RECORDED INFORMATION>

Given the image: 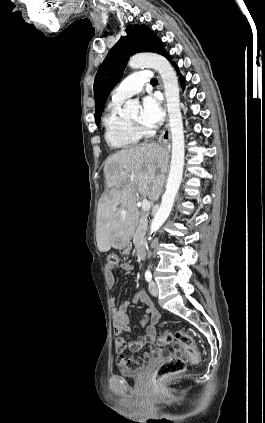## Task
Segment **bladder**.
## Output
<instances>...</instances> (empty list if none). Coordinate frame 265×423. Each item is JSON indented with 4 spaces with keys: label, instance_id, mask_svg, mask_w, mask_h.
<instances>
[{
    "label": "bladder",
    "instance_id": "bladder-1",
    "mask_svg": "<svg viewBox=\"0 0 265 423\" xmlns=\"http://www.w3.org/2000/svg\"><path fill=\"white\" fill-rule=\"evenodd\" d=\"M147 370V366L141 368L131 369V368H120L119 374L127 378H140L144 375Z\"/></svg>",
    "mask_w": 265,
    "mask_h": 423
}]
</instances>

WORK REQUEST>
Exactly the lines from the one containing "Segment **bladder**." through the final line of the records must appear in your reply, and no others.

REPLY>
Segment **bladder**.
## Output
<instances>...</instances> (empty list if none). Coordinate frame 265×423. Each item is JSON indented with 4 spaces with keys: label, instance_id, mask_svg, mask_w, mask_h.
<instances>
[{
    "label": "bladder",
    "instance_id": "bladder-1",
    "mask_svg": "<svg viewBox=\"0 0 265 423\" xmlns=\"http://www.w3.org/2000/svg\"><path fill=\"white\" fill-rule=\"evenodd\" d=\"M147 370V366L141 368L131 369V368H120L119 374L127 378H140L144 375Z\"/></svg>",
    "mask_w": 265,
    "mask_h": 423
}]
</instances>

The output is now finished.